__Data__:
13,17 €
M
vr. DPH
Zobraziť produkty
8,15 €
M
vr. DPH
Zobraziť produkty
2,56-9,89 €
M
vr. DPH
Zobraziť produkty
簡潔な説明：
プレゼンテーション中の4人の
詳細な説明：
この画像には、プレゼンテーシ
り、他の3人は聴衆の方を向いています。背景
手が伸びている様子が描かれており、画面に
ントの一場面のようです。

__Problem to solve__: Repeat the listing in full, keeping every line exactly as it is.

__Reply to the task__:
13,17 €
M
vr. DPH
Zobraziť produkty
8,15 €
M
vr. DPH
Zobraziť produkty
2,56-9,89 €
M
vr. DPH
Zobraziť produkty
簡潔な説明：
プレゼンテーション中の4人の
詳細な説明：
この画像には、プレゼンテーシ
り、他の3人は聴衆の方を向いています。背景
手が伸びている様子が描かれており、画面に
ントの一場面のようです。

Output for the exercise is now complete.